Alla morte di Lucio Vetrugno, boss della Sacra Corona Unita, ucciso in un agguato lo scorso dicembre, i suoi beni sono stati sequestrati e nel fare l’inventario della cospicua eredità lasciata alla famiglia fatta di terreni, esercizi commerciali e massereie è stata trovata anche una tigre siberiana, imprigionata in una piccola gabbia costruita all’interno di una masseria di Monteroni (Lecce).
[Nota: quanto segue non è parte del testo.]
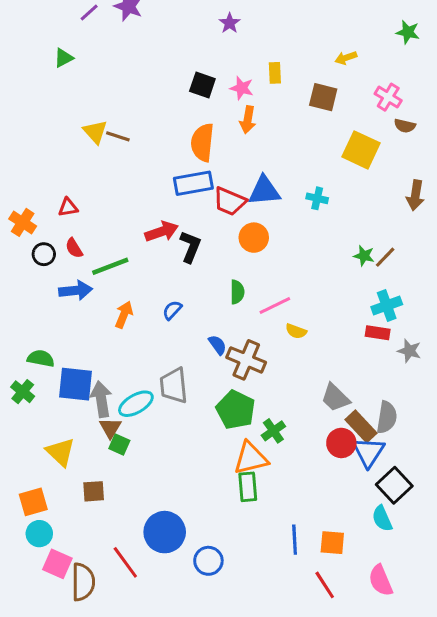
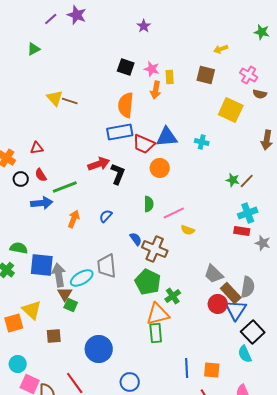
yellow rectangle: (275, 73) -> (170, 77), moved
orange square: (33, 502) -> (14, 323), moved
blue circle: (165, 532) -> (99, 349), moved

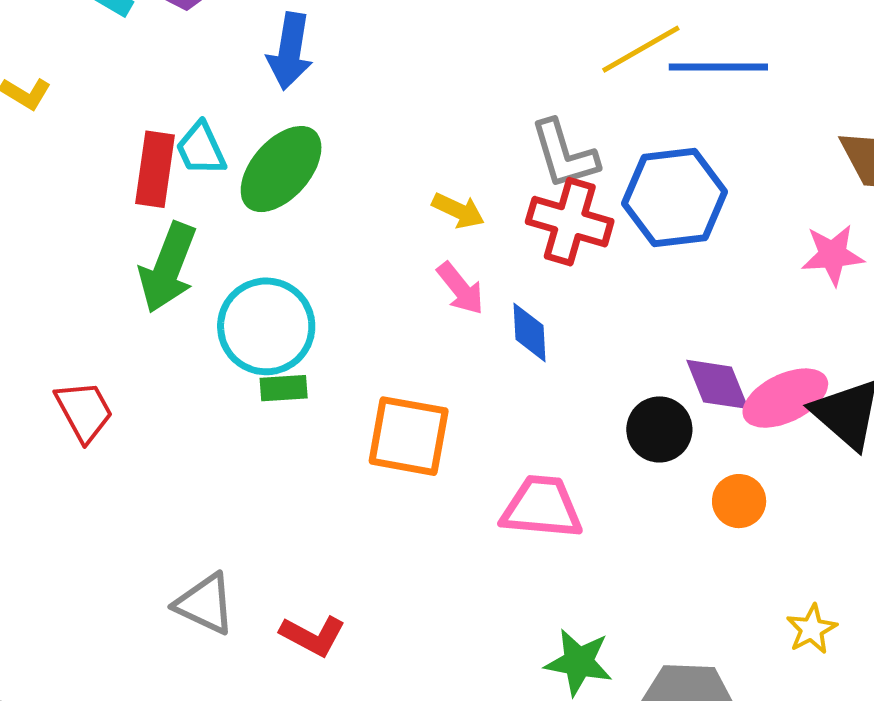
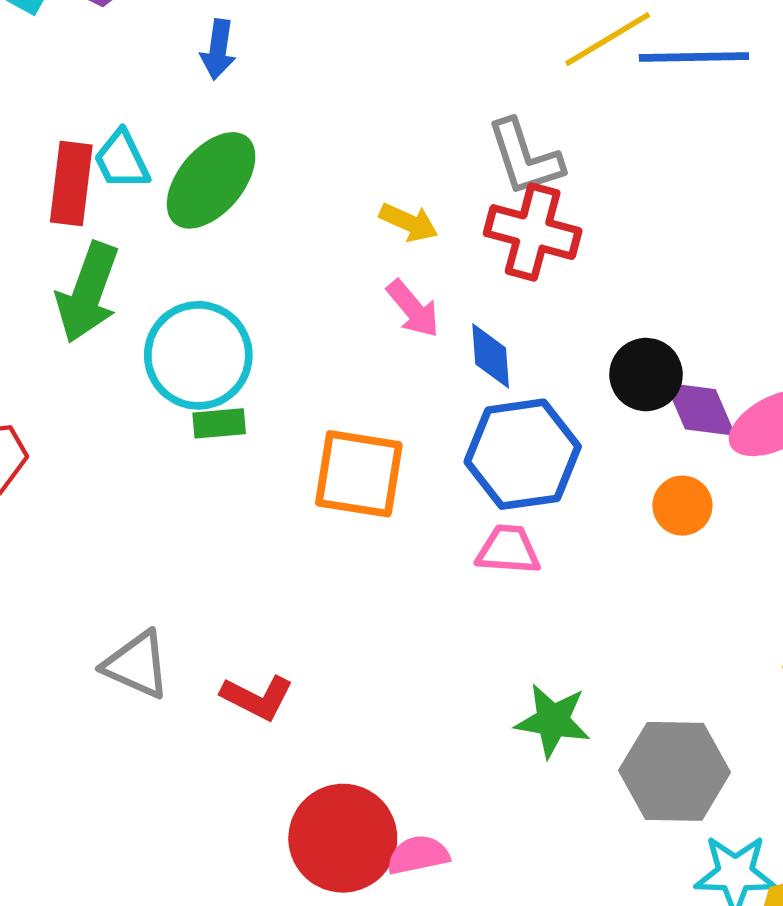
blue arrow: (290, 51) -> (218, 49), size x0.7
blue hexagon: (675, 198) -> (523, 454), moved
black circle: (659, 429) -> (646, 375), moved
orange circle: (739, 501) -> (682, 506), moved
pink trapezoid: (542, 507) -> (508, 550), size x0.7

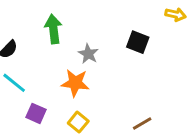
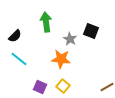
black square: (138, 42) -> (91, 31), moved
purple square: (36, 113) -> (40, 87), moved

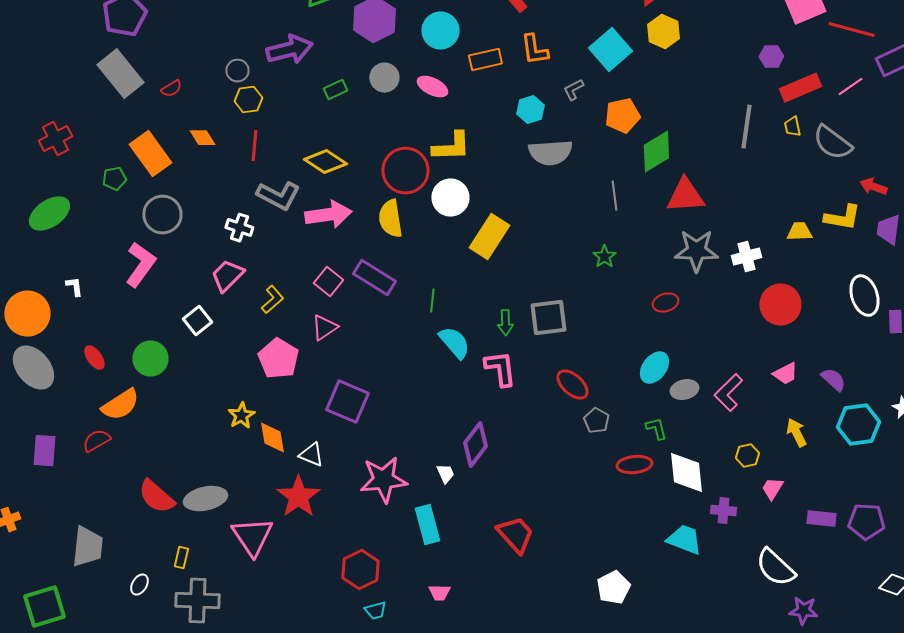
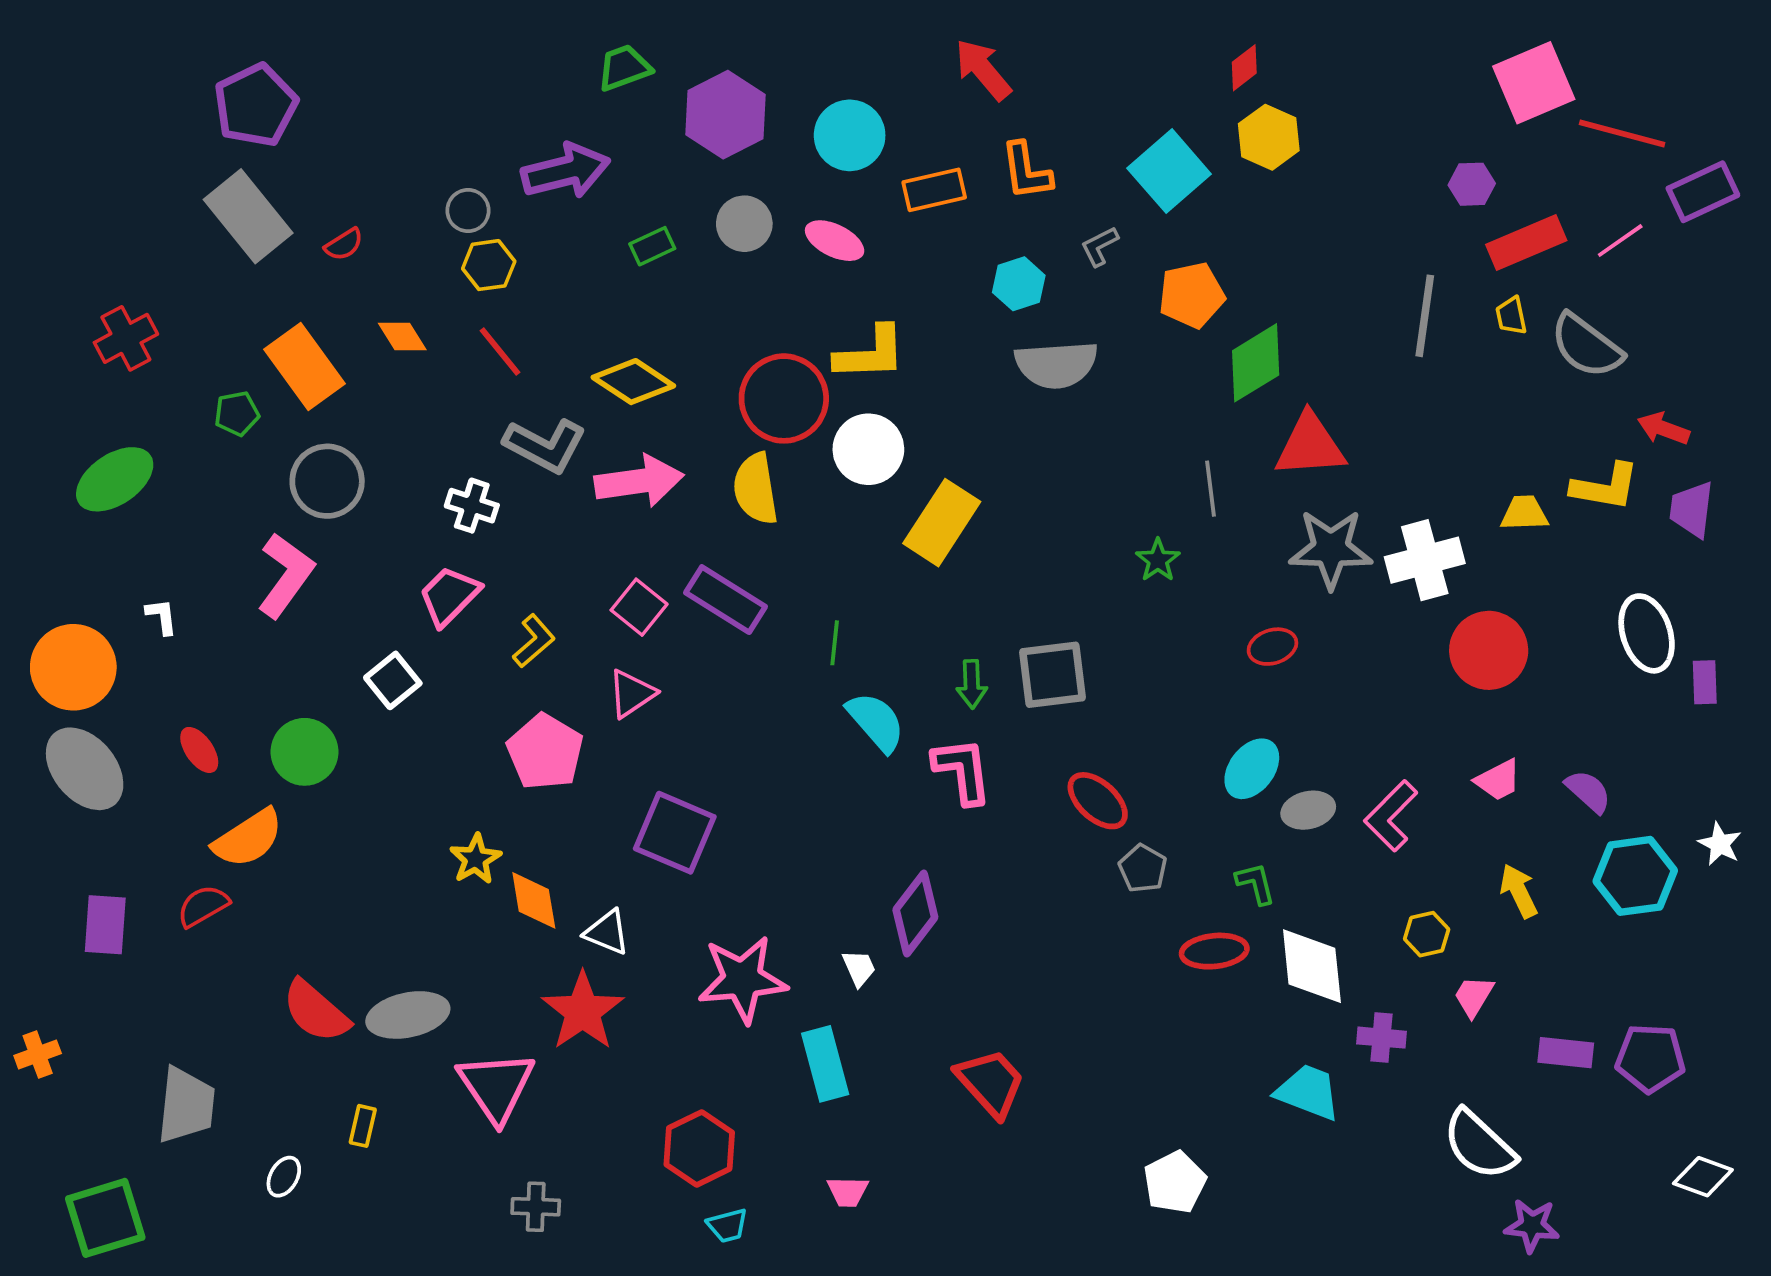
red line: (254, 146) -> (500, 351), turned -44
gray line: (614, 196) -> (1210, 489), moved
white cross: (746, 257) -> (1425, 560), size x1.4
gray cross: (197, 601) -> (536, 1207), moved, size x0.6

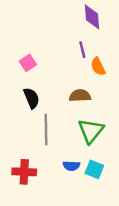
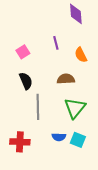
purple line: (82, 50) -> (56, 43), moved

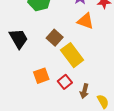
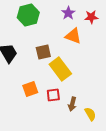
brown square: (55, 38) -> (43, 52), turned 35
red square: (65, 82) -> (53, 95), turned 32

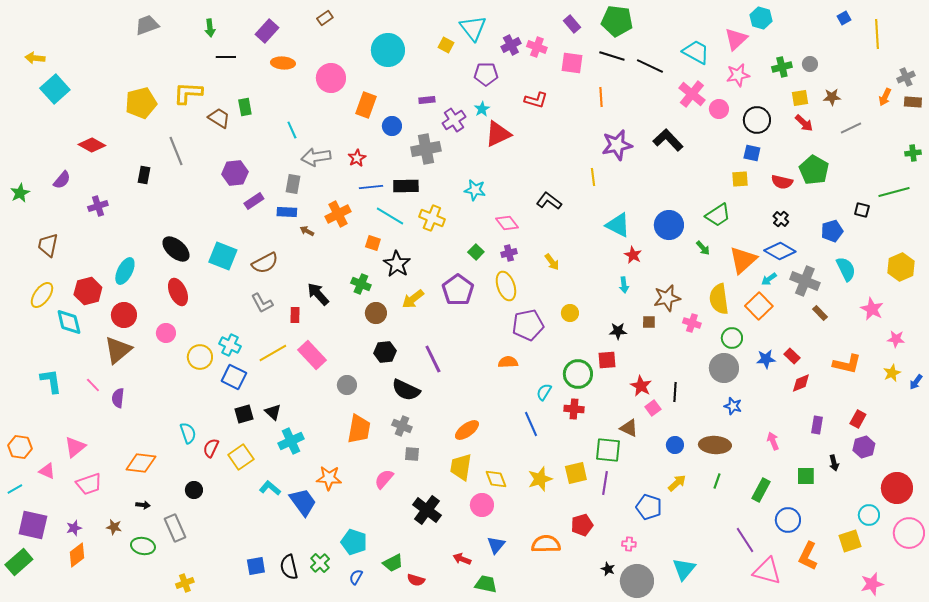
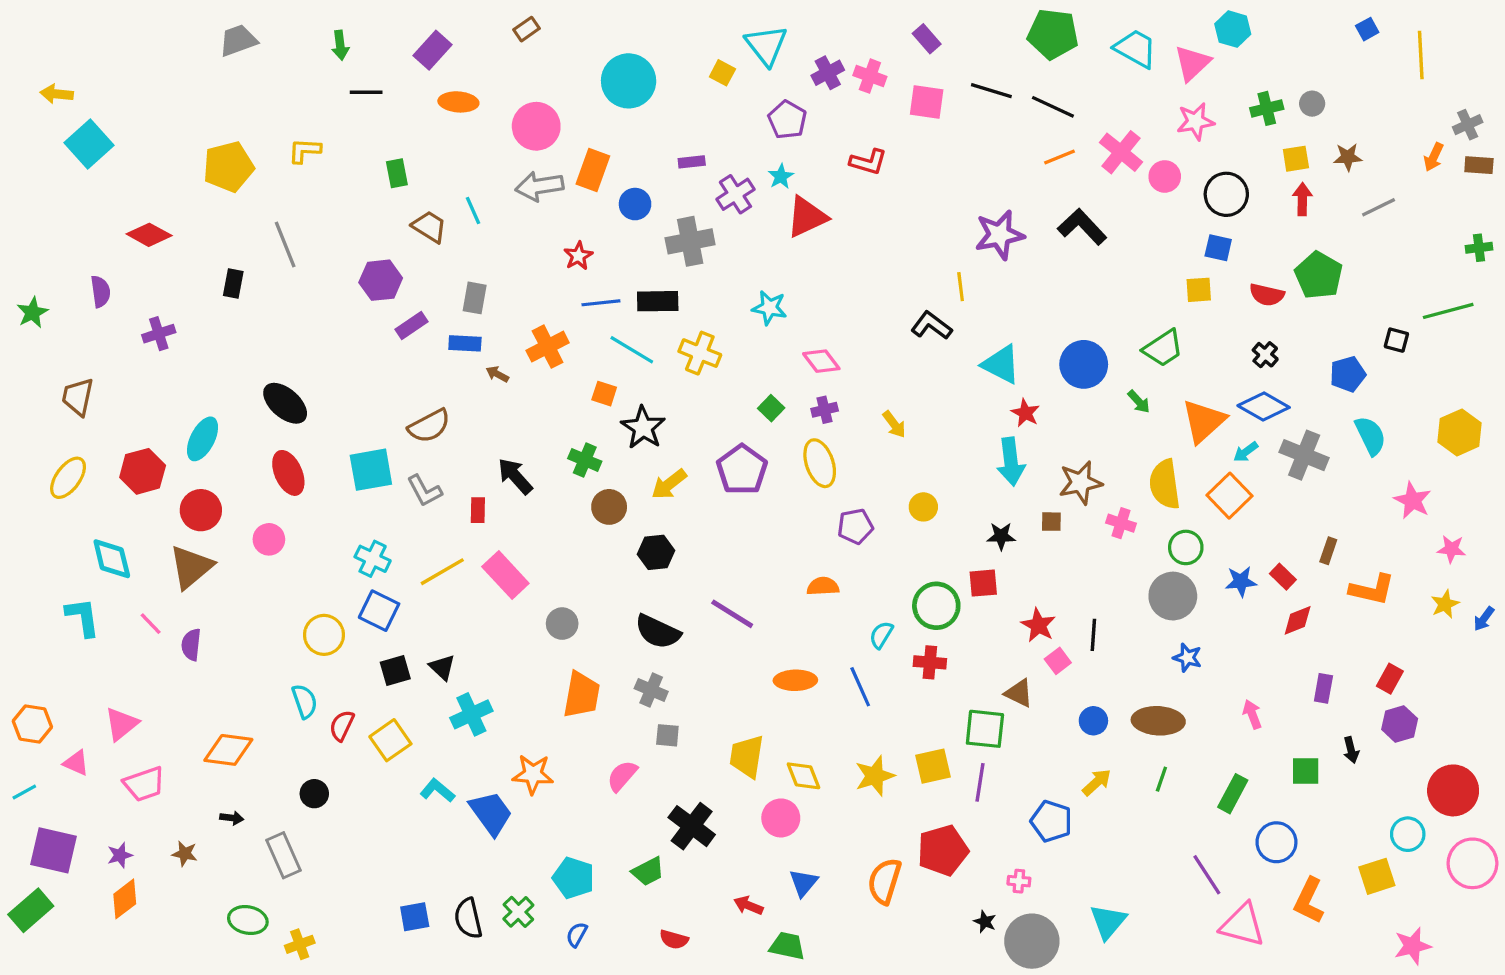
green pentagon: (617, 21) -> (1053, 34), moved
cyan trapezoid: (696, 52) -> (1136, 49), moved
purple pentagon: (486, 74) -> (787, 120), turned 30
yellow L-shape: (188, 93) -> (305, 151), size x0.7
orange line: (601, 97) -> (1059, 157), moved, turned 72
brown trapezoid: (219, 118) -> (429, 227), moved
red arrow: (804, 123) -> (1302, 199), turned -132
gray arrow: (316, 157) -> (539, 186), moved
purple semicircle: (62, 180) -> (100, 291), turned -48
black L-shape: (549, 201) -> (931, 326), moved
cyan square: (223, 256) -> (371, 470), moved, turned -32
cyan arrow: (624, 285) -> (1011, 462), size x1.8
brown rectangle: (820, 313) -> (1328, 551), moved, turned 63
cyan diamond: (69, 322) -> (112, 559), moved
purple pentagon: (528, 325) -> (855, 526), size x0.7
black hexagon: (385, 352) -> (656, 552), moved
yellow circle: (200, 357) -> (324, 635), moved
purple line: (433, 359) -> (732, 614), moved, turned -32
orange ellipse: (467, 430) -> (795, 680), moved, turned 35
red pentagon: (582, 525) -> (943, 850), size x1.4
orange semicircle: (546, 544) -> (884, 881), turned -72
green ellipse: (143, 546) -> (248, 920), moved
green trapezoid: (393, 563) -> (648, 871), moved

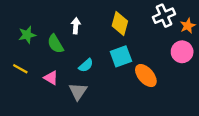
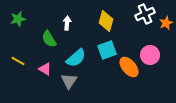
green star: (27, 35) -> (18, 19), moved
pink circle: (182, 52) -> (150, 55), moved
cyan semicircle: (86, 65) -> (76, 58), size x1.5

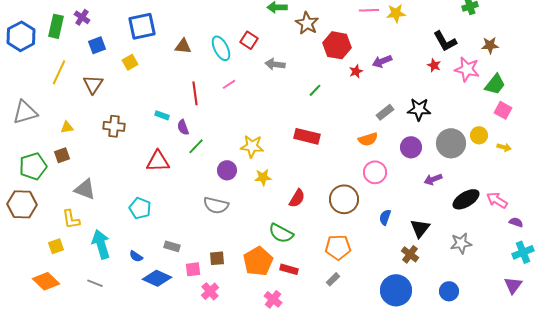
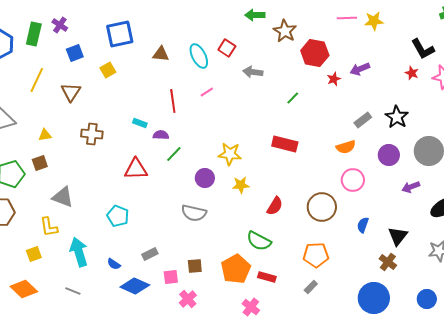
black star: (419, 109) -> (397, 117), turned 30
purple semicircle: (183, 127) -> (161, 135), turned 112
gray rectangle: (172, 246) -> (150, 254), turned -42

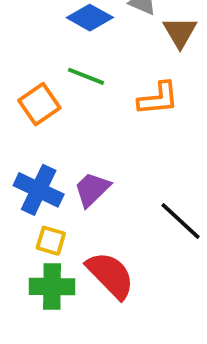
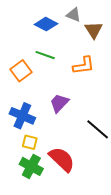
purple trapezoid: (92, 189) -> (59, 103), moved
green cross: (52, 287) -> (31, 166), turned 30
La tigre, un raro esempare di maschio siberiano di 16 anni, era lo status simbol del boss, ma quando è stata rivenuta aveva un aspetto molto dimess: è apparsa in precarie condizioni di salute e igieniche, magra e provata dall’angusto spazio in cui era rinchiusa.
All’arrivo degli uomini del Servizio Cites nazionale del Corpo Forestale dello Stato per effettuare il trasferimento della tigre dalla masseria ad una più adeguata struttura zoologica, la famiglia Vetrugno ha cercato invano di opporre resistenza, finchè gli agenti e il personale veterinario non hanno caricato, senza sedarlo, l’animale sul mezzo che l’ha condotta al Centro di recupero per animali esotici di Semproniano (Grosseto).
Il boss Vetrugno, detto “Lucio la tigre”, che deteneva il grande felino sprovvisto delle regolari autorizzazioni e in condizioni inconcepibili per un animale come la tigre, è solo uno dei tanti episodi legati agli ambienti malavitosi che evidenzia come gli animali, siano essi cani o tigri, vengano spesso esibiti come trofeo o come simbolo di potenza.